Gothard on the telephone yesterday, as a matter of fact."
"Oh. Did he ask you about a letter, too?"
"Yes."
"And tell you about the paper?"
"Paper?"
"The notes he took about what Daddy said before he died."
"Ah, yes. Of course he did not tell me what had been said. This"—with a sudden, dry primness—"was on the telephone."
"I wanted to ask you about that, too. Most of it Herr Gothard and I couldn't make out at all, but there is one reference to you, which we thought you'd be able to clear up for us. I made a copy for you. Here."
He took the paper and read it swiftly, glanced briefly up at me, went through it again slowly, and then a third time. Finally he laid it on the desk. He leaned back in his chair, with his hands flat on the blotter.
"Well. Yes. I see."
"It's nonsense to you as well?"
"Pretty much, I'm afraid. But I think I can explain the reference to me. The tenants of the Court have a set of keys, but not a complete one. Certain keys were detached from that set, and are in my keeping.
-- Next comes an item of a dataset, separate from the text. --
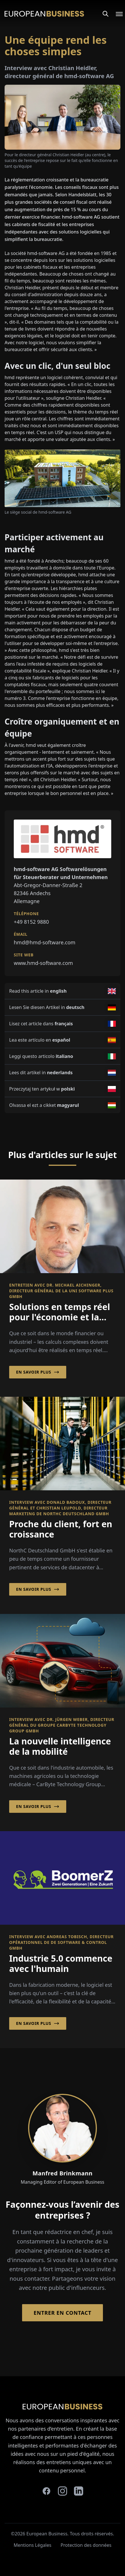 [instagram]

I have, for instance, the strong room key, and the one to the old muniment chest in the Great Hall, and—yes, the small wall safe in the master bedroom, and also the key that opens the locked cases in the library."
"Have
you?" Here, at last, was a fragment that might make sense, though I was still far from knowing what sort. The locked cases in the library at Ashley housed William Ashley's collection of Shakespeariana, and his own mercifully slim volume of verses, along with the distinctly curious (in the book-trade sense of the word) collection made by William's son, the scapegrace Nick Ashley. The grilles had been fixed after my father had found Emory and James, at the age of twelve, happily conning one of Nick's tomes called
Erotica Curiosa,
fortunately in Latin, but with illustrations. Within a few days it was behind bars, along with the rest of Nick's additions to the library, and those of William Ashley's Shakespeare books that we imagined might be valuable, and a few other odd volumes, mostly in Latin. I remember how Emory worked at his Latin for a whole term, till he found he would never get near the keys anyway, so he went back to normal.
"The wall safe's empty, I know that," I said. "Do you know what's in the strong-room nowadays?"
"There's very little. Only what's left of the eighteenth-century silver, and one or two small things. I believe there are some pieces of your mother's which are to be yours."
"Those, yes, I know about them. Nothing else? No papers, letters, maps?"
"Not that I recollect. No, I'm sure there aren't. All the Ashley papers are lodged with us. That goes for the muniment chest, too. There's nothing there now but spare blankets and the old stable books and various other oddments. Oh, and a dozen or so volumes of Emma Ashley's diaries." He added, drily: "A voluble lady. She was James Christian's mother, wasn't she?"
"She was. Is that where the diaries are? They used to be in the locked section of the library, along with the other family books, but heaven knows
they
never needed to be locked away from anyone. She was a very good woman, and a fearful bore. I think she spent her whole life trying to expiate poor Wicked Nick's sins." I thought for a moment. All the rest of the family books were presumably still in the locked cases, and by the terms of the trust they would go with the house. Most of the valuable books that did not come under those terms had already been sold. Perhaps it would not be such a formidable job after all. "Do I need Cousin Howard's permission to look around in there?"
"No."
"Then—" I stopped and sat up. "I've just remembered something."
"What is it?"
I said slowly, thinking back, "I think Daddy was going through the books in that section not long before we went to Bavaria. I remember seeing a stack of leatherbound books on one of the library tables. He'd been dressing the bindings. He'd done that with other valuable books from time to time, so I thought nothing of it. He took one or two of them home, too, to the cottage. Perhaps he found something about the family, or even about the trust, that he thought we ought to know."